Third Text
- Discipline: Visual arts
- Language: English, French
- Edited by: Richard Dyer

Publication details
- History: 1987–present
- Publisher: Routledge (United Kingdom)
- Frequency: Bimonthly

Standard abbreviations
- ISO 4: Third Text

Indexing
- ISSN: 0952-8822

Links
- Journal homepage;

= Third Text =

American peer-reviewed academic journal

Third Text is a leading peer-reviewed academic journal covering art in a global context.
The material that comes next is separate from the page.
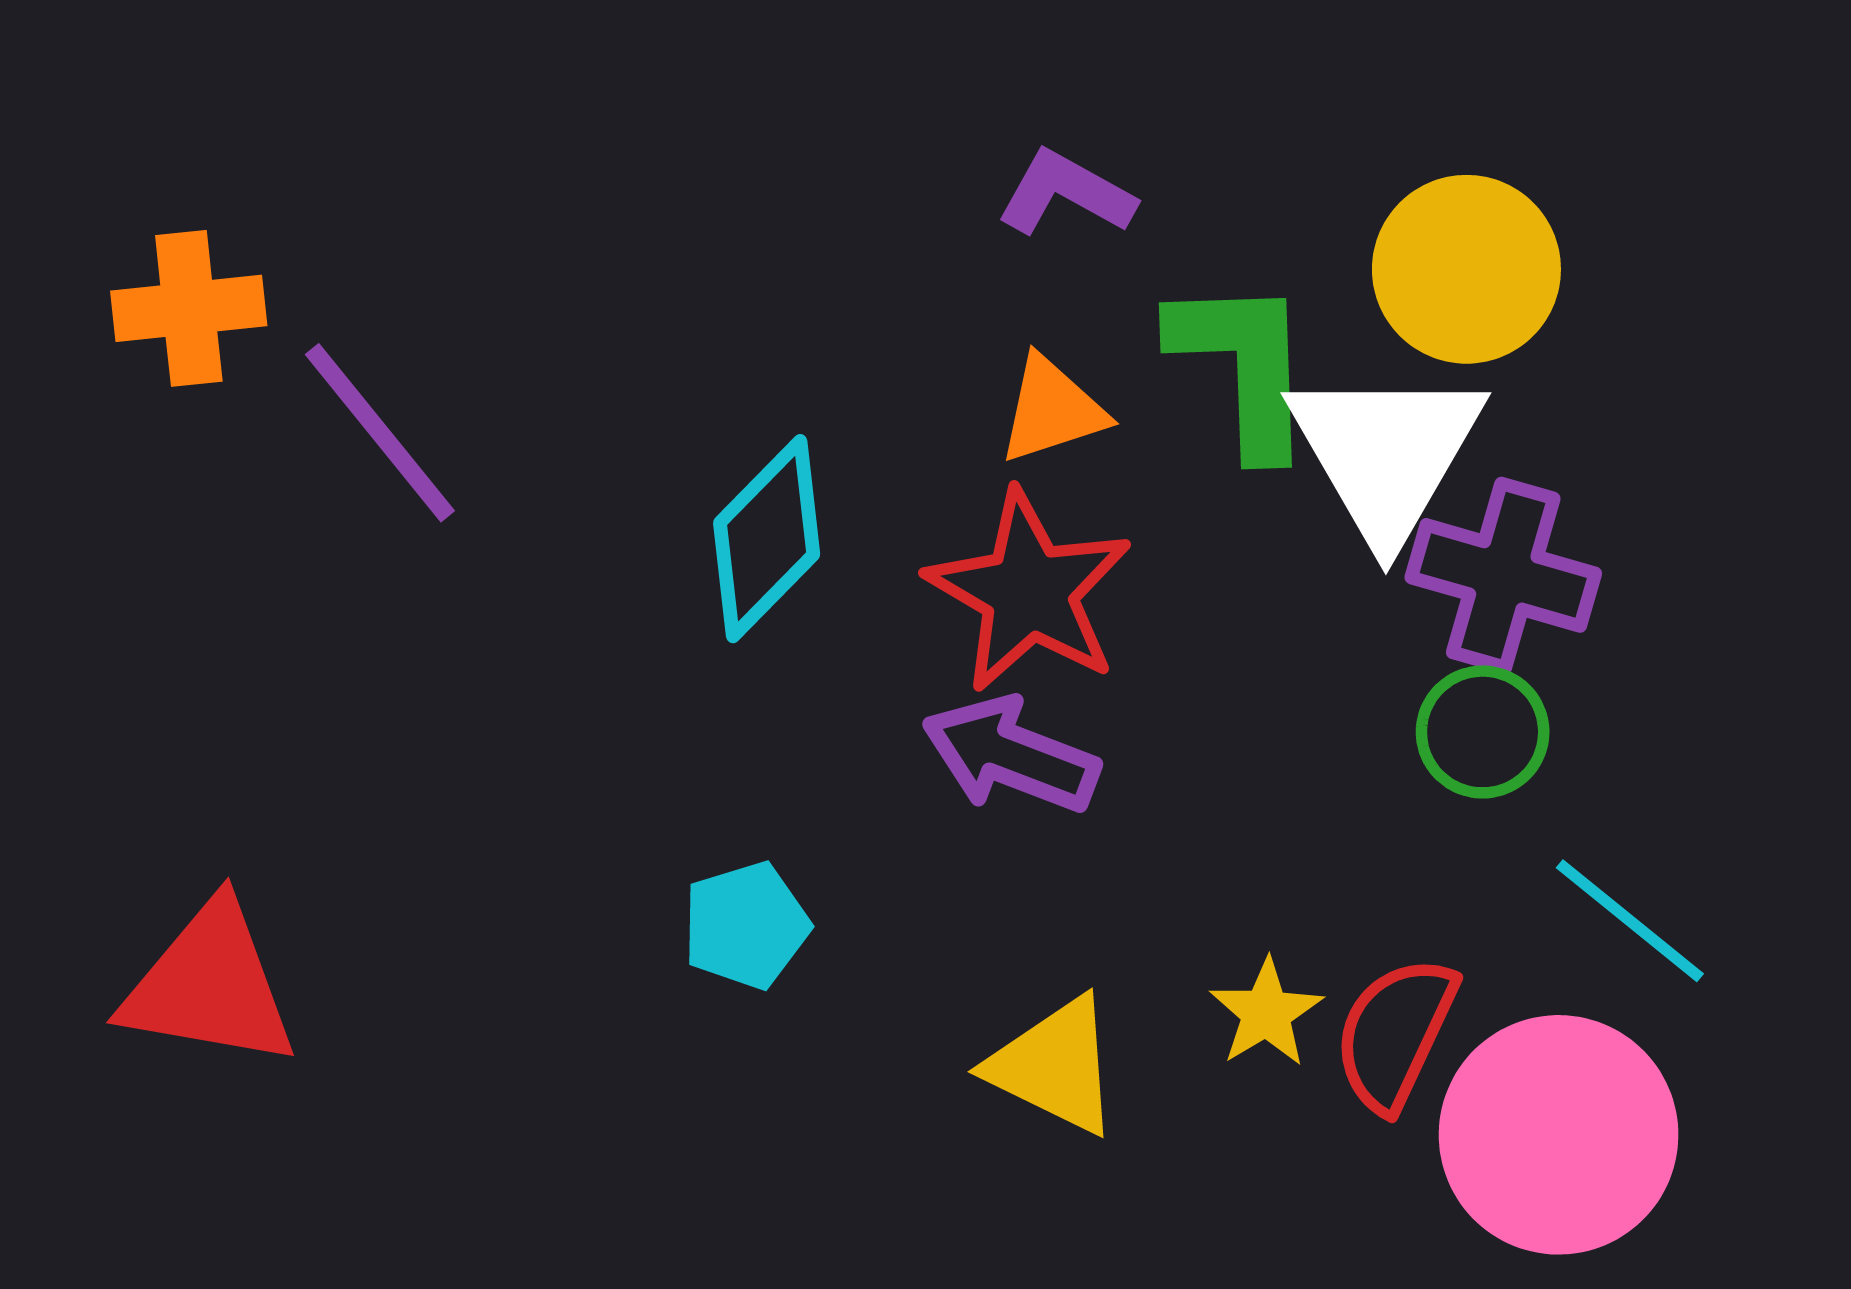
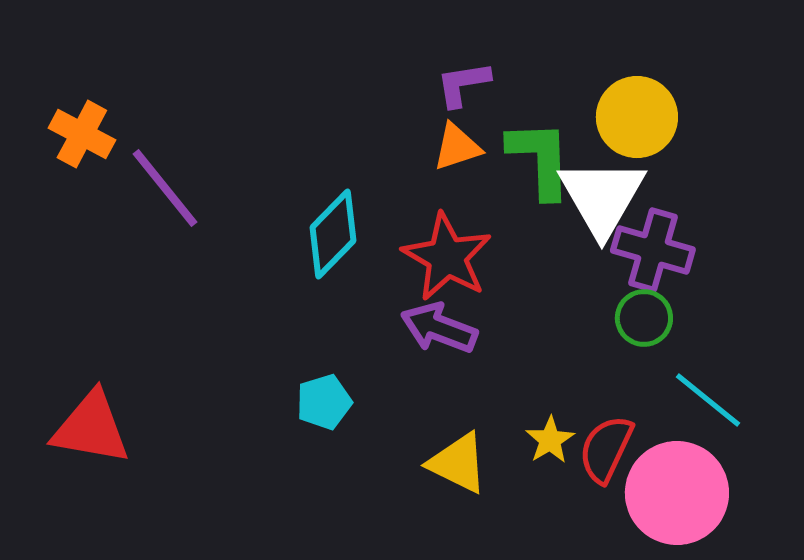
purple L-shape: (1066, 193) -> (463, 84), turned -38
orange cross: (189, 308) -> (82, 134), turned 34
orange triangle: (1052, 410) -> (457, 147), moved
After founder and editor Rasheed Araeen's earlier art magazine Black Phoenix, which started in 1978 and published only three issues, Third Text was launched as a theoretical art journal in 1987. The journal was edited by Jean Fisher (1992–1999), followed by Richard Appignanesi (2008–2015) and Richard Dyer (2015–present).

==Contributors==
Contributors include prominent scholars of black studies, feminist theory, and politically engaged art criticism, including Stuart Hall, Kobena Mercer, Paul Gilroy, Laura Mulvey, Lucy Lippard, Coco Fusco, Ella Shohat, Griselda Pollock, Claire Bishop, T. J. Demos, Gregory Sholette, Olu Oguibe, Julia Bryan-Wilson, Benita Parry, Zeynep Çelik, Boris Groys, Jimmie Durham, Eddie Chambers, Jose-Carlos Mariategui and Michael D. Harris.

==Relaunch==
The journal was relaunched in 2015 with a new group of editors, selected by an independent panel, a new advisory board, and trustees, and it has published a number of guest-edited special issues since its relaunch.